Lookout point

The Rath of the Clan stopped at a place that the driver called a “viewpoint”. It was once a bend in the road overlooking a long valley. The view (featured photo) was very nice. The stop was now a jumble of shops and restaurants and a concrete structure enclosing the rock that you had to climb in order to get the best view. There was a ticket office and a minimal entry charge to see the view. The clan immediately dispersed, and a few of us went straight for the view. These rolling hills covered with forests are what Meghalaya was famous for once. The big brown scab that you see in the middle of the photo looked like yet another tourist resort being built. Note how much larger it is than the open fields of the village behind it.

When I looked away from the valley, I could see something interesting. The hills did not jut out of the line of the horizon. Quite to the contrary, the horizon looked flat. The impression of folds, hills and valleys, is formed by a process quite different from that which formed the Himalayas. The Shillong plateau is a flat slab of stone pushed up by the collision of continental plates. The hills and valleys are carved by water flowing over this land for several million years. The volume of water is intense, since this is among the wettest places on the planet. But the land is still rising, so over the last ten million years or so, erosion has not managed to keep pace with the uplifting of the plateau. In fact, in the Shillong earthquake of 1897, the plateau is said to have risen by 11 meters.

Behind us this plateau was being systematically cut down. Someone had put out their washing to dry on a line just above the quarry, probably the workers. All along the route we had seen limestone hills being quarried. The British annexation of this land was driven by greed for this limestone, necessary to the then new building industry. Since then the construction boom has increased the demand for limestone, and the locals here are stuck in a vicious economic cycle which makes them cut away the ground beneath their feet. The picturesque south eastern part of the plateau is largely made of sedimentary limestone, and we would see more evidence of quarrying during our trip.

I gravitated to a restaurant which was serving tea and found part of the clan already inside. Between long queues at the toilet, finding the best place for selfies, and sitting down for a chat, the clan seemed to move at a geologically slow pace. Several cousins and nieces joined me for tea while I waited. I had time for many cups of strong and sweet tea, and also enough time to line up the cups so that I could take photos. By late morning we were done and on the move again.

Love me two times, baby

Coming in to Shillong from Guwahati the road passed over the dam on the Umiam river. We had a quick glimpse of the enormous lake before the Clan Bus turned on to the bridge. On one side of the dam I could see large pipes threaded through the channel of the old river. They lead to a power generating station (approximately) 150 meters lower down. I was reminded of the time, five years ago, when we’d stood on the far side of the lake and watched the sun go down over a lonely fisherman in his boat (featured photo). The sun was going down again (photo below), although the day was not as spectacular as the previous time I’d come here.
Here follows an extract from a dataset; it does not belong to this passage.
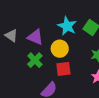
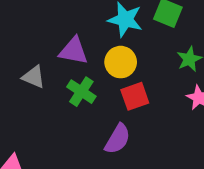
gray triangle: (11, 36) -> (34, 77), moved

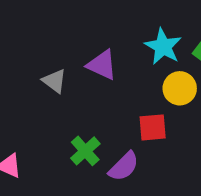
yellow circle: (121, 62) -> (180, 88), moved
green cross: (81, 92) -> (85, 151), moved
This second time round I found the place quite as charming as I remembered.

This 220 square kilometer lake was created by damming the gorge of the Umiam river in the early 1960s. That was a more idealistic, more naive, time. Little was known about the smaller questions of geology: how much silt is carried by rivers, how future deforestation would affect waters, how often small earthquakes occur. The inauguration of the project, eventually costing USD 15 million, on January 9, 1960 by Nehru signalled the opening of the flood gates of US aid to India, in the form of PL-480 funds. Across the world new dams were being erected. The previous day Gamal Abdel Nasser had inaugurated the Aswan high dam. In those days engineers and planners didn’t think of the rapid silting of these dams, or the incredible amounts of bio-waste which would be discharged, untreated, into the rivers of the plateau. The north-east of India is also geologically unstable, being caught between the Himalyan arc in the north and the Indo-Burmese arc in the west. In 1897 there was an earthquake of magnitude 8 on the Richter scale; the Shillong plateau rose up by about 11 meters (yes, meters!) as a result. A dam would not survive an earthquake of this kind. Smaller quakes, of the kind which happen a couple of times a decade also call for regular maintenance of the dam.

The Clan Bus stopped at a spot designated as a viewpoint. This meant, of course, that most of the view was obscured by shacks and temporary structures built by people who are eager to sell you tea and snacks. We walked down the bank until we could get an unobstructed view of the lake. The calm surface was broken by the wakes of speedboats; apparently the lake has become popular as a sports destination. What a strange thing to do to the water supply, I thought. That was before I discovered that the lake’s water is so polluted that it would require heavy cleaning to be potable. I took this last photo, like the first one, five years ago. I found that I love to stand here and stare at the calm waters of the lake, watching the sun go down. But this calmness is deceptive.